タレントがいないときの戦い方
キリンカップの2試合は消化不良でしたね。
ボリビア戦なんか、残り45分であの相手から1点を取れないというのはまだまだだということです。
あーゆー状況を称して専門家は「攻撃の形が見えない」と言うのでしょう。
キリンカップ2試合で、評価すべき点としては、力が互角の相手(もちろんA代表)であれば今の俊輔でも十分にトップ下がつとまるということ、淳宏が確実にトルシエに信頼されたということ(右も左もOKの選手ということで貴重)、柳沢が少し自信を回復したこと、FWの層が厚くなり厳しい競争の予感が漂っていること、コパアメリカ当時に比べるとオーバーエイジの選手たちがずいぶんトルシエとの折り合いがついてきたこと、このぐらいかな。
評価できない点としては、意味不明な選手交代が時々見られること、実は3バックの層がそれほど厚くなっていないこと、右サイドの人材が見出せていないこと、中盤のタレントがいなくなったとき攻撃が手詰まりになること、こんなところでしょう。
どちらにしても、ヒデや名波、俊輔がいないとチームのアイデアの豊富さ、ダイナミックさがワンランクダウンするのは否定できません。
ボリビア戦で俊輔が調子悪くて(明らかにコンディション不良だった)退いたあと、一瞬機動力が高まって良くなったけれど、やっぱり後半は打開力、展開力、アイデアが明らかに不足していました。でもこれはしかたのないことでしょう。スター選手がいなくても同じ攻撃力を保てるなんていうのは至難の業です。(もちろん、いなくても一定のクォリティは保ってほしい)
世界見渡したって、スターが欠けても試合のレベルが落ちないチームなんてブラジルぐらいでしょ。みんなそのことには苦労しているんです。(特にジダンのいないフランスって想像できます?)
93年はラモスがいないと別のチーム、97年、98年はヒデがいないと攻撃が成り立たないチームだったわけです。それに比べれば格段の進歩です。
言い方を変えれば、攻撃の主軸が不在の時にいかにして1点を取るのかということが大きな課題です。これこそ日本の攻撃のベースづくりです。まだまだ2002年までレッスンは続くという感じですね。そう考えると層はどんどん厚くなりそうだという予感はあります。
今はドングリの背比べでも
層の厚さといえばここへ来てようやくFWの駒がそろってきました。まだまだドングリの背比べから脱していませんが、2002年ということを考えたら、別にそのときのエースを今決める必要はないわけです。むしろスタートラインに立ったという段階です。

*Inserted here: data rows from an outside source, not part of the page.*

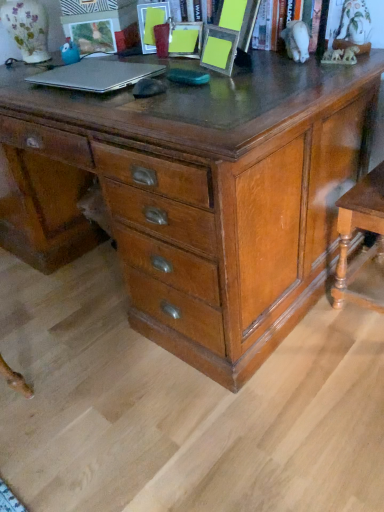 Where is `free location in front of silver metallic laptop at upper left`? free location in front of silver metallic laptop at upper left is located at coordinates (105, 100). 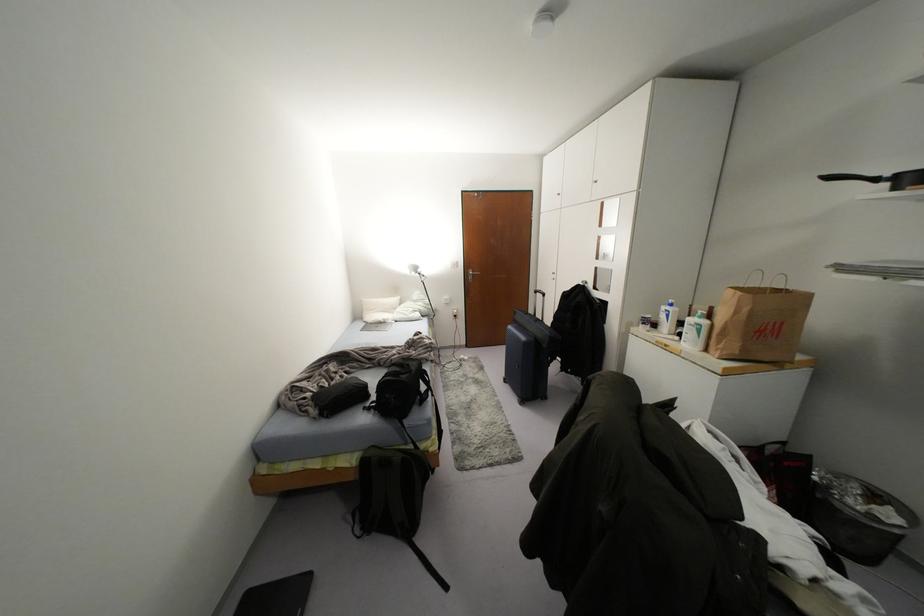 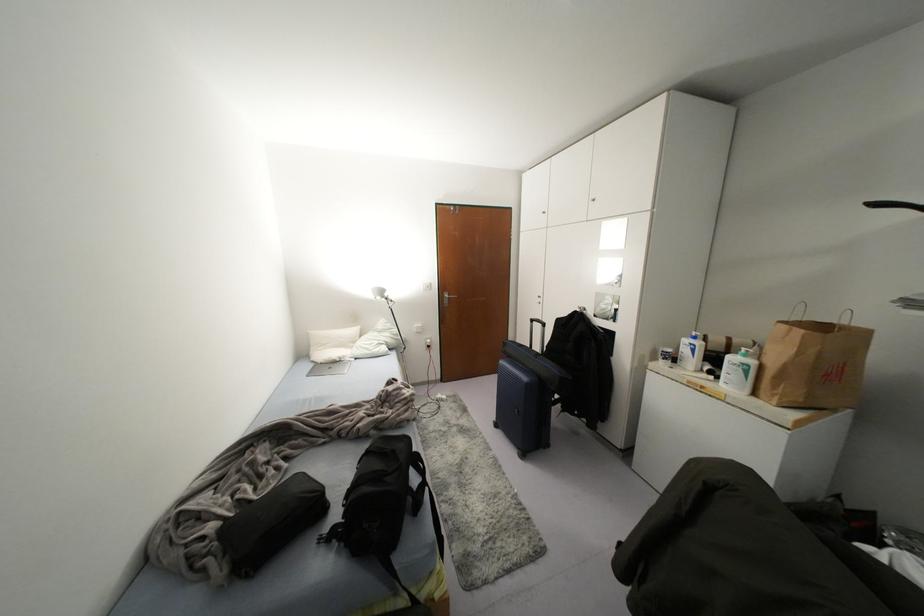 Locate, in the second image, the point that corresponds to the point at 703,322 in the first image.

(751, 362) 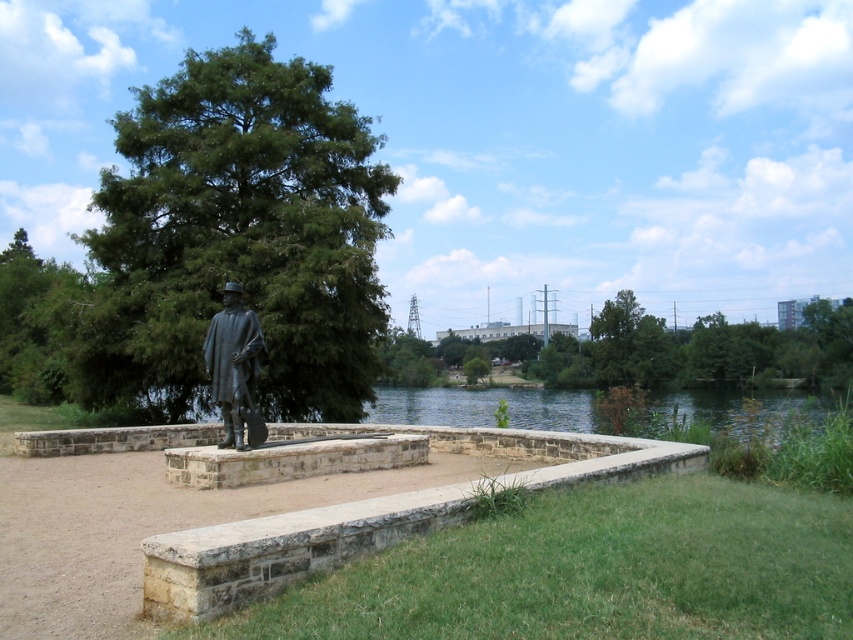 Can you confirm if stone ledge at center is positioned to the right of green leafy tree at upper center?

In fact, stone ledge at center is to the left of green leafy tree at upper center.

Describe the element at coordinates (282, 548) in the screenshot. I see `stone ledge at center` at that location.

Locate an element on the screen. stone ledge at center is located at coordinates (282, 548).

Between point (259, 272) and point (299, 556), which one is positioned behind?

Point (259, 272)

Where is `green matte tree at center`? green matte tree at center is located at coordinates (236, 237).

Which is behind, point (105, 301) or point (297, 563)?

Point (105, 301)

You are a GUI agent. You are given a task and a screenshot of the screen. Output one action in this format:
    pyautogui.click(x=<x>, y=<y>)
    Task: Click on the green matte tree at center
    
    Given the screenshot: What is the action you would take?
    pyautogui.click(x=236, y=237)

Can you confirm if stone ledge at center is taller than bronze statue at center?

Incorrect, stone ledge at center's height is not larger of bronze statue at center's.

Based on the photo, who is more distant from viewer, (328, 428) or (222, 298)?

Point (222, 298)

The image size is (853, 640). In order to click on stone ledge at center in this screenshot , I will do `click(282, 548)`. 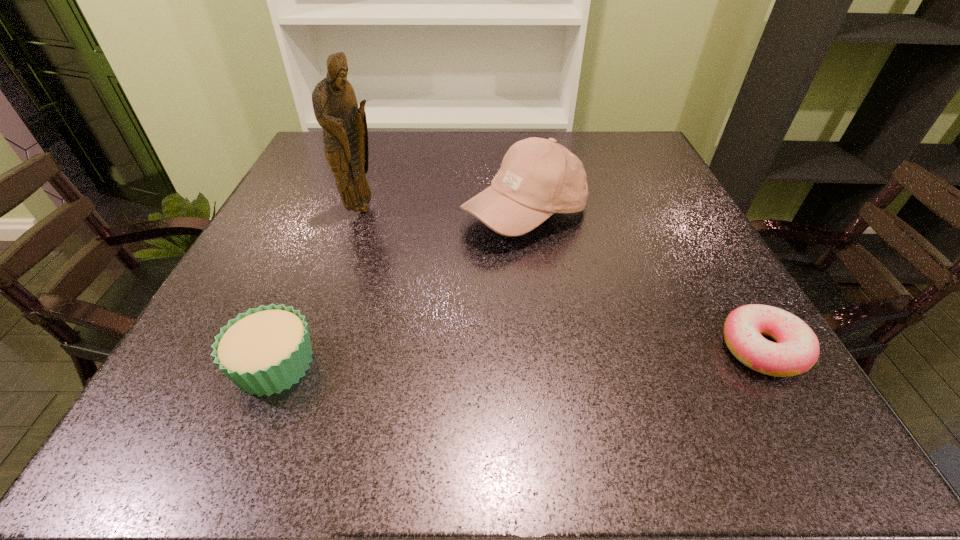 The image size is (960, 540). In order to click on cupcake in this screenshot , I will do `click(265, 350)`.

You are a GUI agent. You are given a task and a screenshot of the screen. Output one action in this format:
    pyautogui.click(x=<x>, y=<y>)
    Task: Click on the doughnut
    This screenshot has width=960, height=540.
    Given the screenshot: What is the action you would take?
    pyautogui.click(x=797, y=349)

Image resolution: width=960 pixels, height=540 pixels. Identify the location of the shortest object. (797, 349).

The width and height of the screenshot is (960, 540). Identify the location of figurine. (345, 135).

Identify the location of baseball cap. (538, 177).

Locate an element on the screen. the third object from left to right is located at coordinates (538, 177).

Locate an element on the screen. Image resolution: width=960 pixels, height=540 pixels. free space located 0.280m on the right of the cupcake is located at coordinates (499, 364).

Find the location of a particular element. This screenshot has height=540, width=960. free space located 0.150m on the left of the rightmost object is located at coordinates (627, 348).

The height and width of the screenshot is (540, 960). What are the coordinates of `vacant point located 0.180m on the front-facing side of the tallest object` in the screenshot? It's located at (419, 260).

Identify the location of free region located on the front-facing side of the tallest object. (405, 247).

だから、西沢だって名乗りを上げたという程度で、取り立てて突出はしてない。
これからの厳しい競争の中で、どれだけレベルを上げられるかが重要です。
城、中山、カズ、高原、西沢、久保、柳沢、平瀬、森島、まだまだいます。
北島だって化けるかもしれないし。田原(鹿実の3年)が急速に伸びることだってあり得る。
要するに競争が激しいか、いつも自分と戦っているか、その継続が大事なんでしょう。今の代表のFW陣がおかれている環境はなかなかいい状態のような気がします。約束された絶対的エース(ヒデのような)がいないので、みんなにチャンスがあります。
セカンドステージが6/24から始まります。
僕は、彼らがどれだけレベルアップしていくのか、得点王争いの上位に名を連ねているのか、チャンスを逃さないという気概で試合に臨んでいるのか、そういった観点でリーグ戦を見ていきたいと思います。
さて欧州選手権のグループリーグも最終ラウンドに入って、ベスト8がそろい始めています。だいたい順当なところに落ち着きそうです。(トルコは鼻をあかしたね)
次回はグループリーグの総括と決勝トーナメントの展望をお送りしたいと思っています。